Netanyahu frena gli entusiasmi nonostante i colpi inferti alla “piovra iraniana”
Ariel Piccini Warschauer.
Nessun trionfalismo, o almeno non definitivo. Nonostante i colpi durissimi inferti a quella che l’intelligence definisce la “piovra iraniana”, per il primo ministro israeliano Benjamin Netanyahu la partita in Medio Oriente resta strutturalmente aperta. Intervistato dai microfoni di Channel 14, il premier ha voluto tracciare un bilancio dei successi militari ottenuti negli ultimi anni contro Hamas, Hezbollah e la cabina di regia di Teheran, frenando però chi, tra le fila della sua stessa maggioranza, evoca già la parola “vittoria”.
Alla domanda diretta dell’intervistatore se i conflitti dell’ultimo biennio possano considerarsi conclusi o definitivamente vinti, il leader del Likud ha risposto con il consueto realismo muscolare: «Non è mai finita.

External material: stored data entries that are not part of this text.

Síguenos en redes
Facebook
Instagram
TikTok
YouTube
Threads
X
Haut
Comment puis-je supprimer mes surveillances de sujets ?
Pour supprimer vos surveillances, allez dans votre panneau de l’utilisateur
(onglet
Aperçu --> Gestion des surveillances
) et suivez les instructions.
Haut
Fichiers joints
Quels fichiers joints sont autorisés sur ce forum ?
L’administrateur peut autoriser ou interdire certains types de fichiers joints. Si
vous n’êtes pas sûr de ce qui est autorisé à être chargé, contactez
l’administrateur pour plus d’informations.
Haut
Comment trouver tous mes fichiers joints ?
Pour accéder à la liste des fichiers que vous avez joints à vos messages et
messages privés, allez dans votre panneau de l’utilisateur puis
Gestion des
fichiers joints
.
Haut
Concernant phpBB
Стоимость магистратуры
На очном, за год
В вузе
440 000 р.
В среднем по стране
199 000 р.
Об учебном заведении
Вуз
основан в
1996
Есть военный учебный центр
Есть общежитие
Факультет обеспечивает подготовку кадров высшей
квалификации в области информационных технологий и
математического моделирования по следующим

Se si vuole vivere in Medio Oriente – e nel mondo – bisogna essere molto forti». Una massima che fotografa la dottrina della “deterrenza permanente” che ha guidato le ultime, devastanti campagne militari israeliane nella regione.

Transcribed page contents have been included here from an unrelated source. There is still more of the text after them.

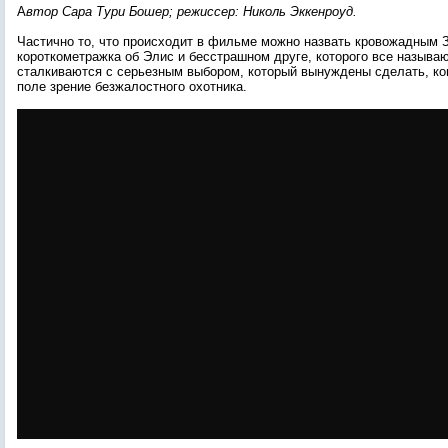
А
втор Сара Тури Бошер; режиссер: Николь Эккенроуд.
Частично то, что происходит в фильме можно назвать кровожадным 
короткометражка об Элис и бесстрашном друге, которого все называ
сталкиваются с серьезным выбором, который вынуждены сделать, ко
поле зрение безжалостного охотника.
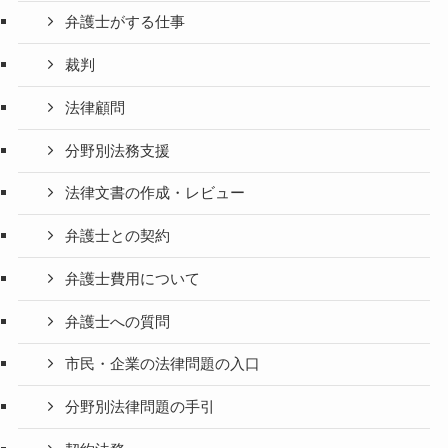
弁護士がする仕事
裁判
法律顧問
分野別法務支援
法律文書の作成・レビュー
弁護士との契約
弁護士費用について
弁護士への質問
市民・企業の法律問題の入口
分野別法律問題の手引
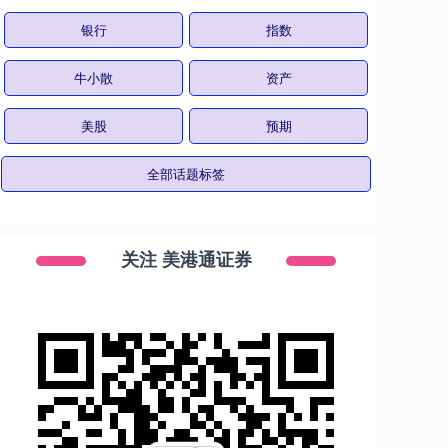
银行
指数
牛小散
资产
美股
预期
全部话题标签
关注 美港通证券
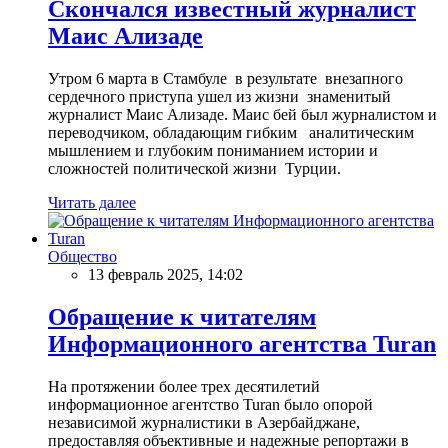
Скончался известный журналист
Маис Ализаде
Утром 6 марта в Стамбуле в результате внезапного
сердечного приступа ушел из жизни знаменитый
журналист Маис Ализаде. Маис бей был журналистом и
переводчиком, обладающим гибким аналитическим
мышлением и глубоким пониманием истории и
сложностей политической жизни Турции.
Читать далее
Общество
13 февраль 2025, 14:02
Обращение к читателям
Информационного агентства Turan
На протяжении более трех десятилетий
информационное агентство Turan было опорой
независимой журналистики в Азербайджане,
предоставляя объективные и надежные репортажи в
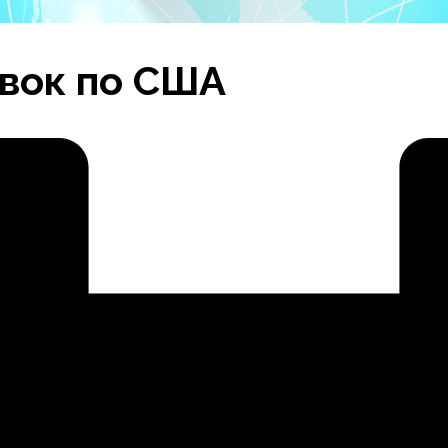
авок по США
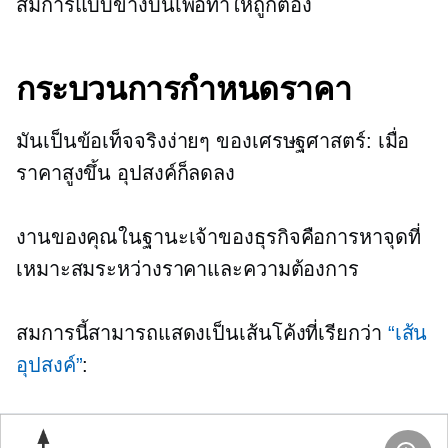
สมการแบบข้างบนเพื่อทำให้ถูกต้อง
กระบวนการกำหนดราคา
มันเป็นข้อเท็จจริงง่ายๆ ของเศรษฐศาสตร์: เมื่อ
ราคาสูงขึ้น อุปสงค์ก็ลดลง
งานของคุณในฐานะเจ้าของธุรกิจคือการหาจุดที่
เหมาะสมระหว่างราคาและความต้องการ
สมการนี้สามารถแสดงเป็นเส้นโค้งที่เรียกว่า
“เส้น
อุปสงค์”
:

«Israele è più forte che mai e abbiamo respinto queste minacce. Le abbiamo notevolmente indebolite», ha rivendicato il premier, prima di tracciare la linea per i mesi a venire. «Abbiamo ancora del lavoro da fare. Dobbiamo occuparci dei resti dell’asse iraniano e cogliere le opportunità per accordi di pace».
Ed è proprio su quest’ultimo punto che si gioca la partita diplomatica più delicata. Le parole di Netanyahu arrivano infatti in un momento di profonda transizione sul fronte nord. Nonostante i continui e quotidiani scontri sul campo con le milizie sciite di Hezbollah, sullo sfondo si muove la macchina della diplomazia: Israele ha recentemente siglato un accordo quadro con il Libano. Il testo, fortemente sponsorizzato dai mediatori internazionali, traccia la road map per un graduale ritiro delle forze israeliane dal sud del Paese e mette nero su bianco l’obiettivo, fino a ieri impensabile, di una successiva normalizzazione delle relazioni bilaterali tra Gerusalemme e Beirut.

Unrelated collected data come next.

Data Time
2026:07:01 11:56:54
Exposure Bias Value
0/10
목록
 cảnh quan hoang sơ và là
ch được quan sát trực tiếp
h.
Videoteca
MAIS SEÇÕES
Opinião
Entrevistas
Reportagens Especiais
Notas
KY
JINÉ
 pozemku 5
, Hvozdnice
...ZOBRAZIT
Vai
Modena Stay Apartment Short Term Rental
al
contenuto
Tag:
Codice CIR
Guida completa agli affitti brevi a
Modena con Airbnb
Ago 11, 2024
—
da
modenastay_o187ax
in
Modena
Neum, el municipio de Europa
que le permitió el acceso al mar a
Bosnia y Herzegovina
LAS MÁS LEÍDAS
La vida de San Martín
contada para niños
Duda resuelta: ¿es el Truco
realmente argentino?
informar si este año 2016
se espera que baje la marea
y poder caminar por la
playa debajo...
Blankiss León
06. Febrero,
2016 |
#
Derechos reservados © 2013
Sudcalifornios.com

La retorica di Netanyahu fluttua così tra la necessità di mantenere alta la tensione interna – indispensabile per la tenuta del suo esecutivo – e l’esigenza di capitalizzare i successi sul campo in asset geopolitici stabili. Archiviare, anche solo parzialmente, il fronte libanese permetterebbe a Israele di isolare ulteriormente l’Iran.
Tuttavia, il messaggio inviato a Teheran resta durissimo: per il governo israeliano, finché i “tentacoli” dell’asse sciita non saranno del tutto sterilizzati, la parola “pace” resterà subordinata a quella delle armi. Anche perché il Libano vuole un accordo di pace che Hezbollah respinge con attacchi continui contro il Nord dí Israele.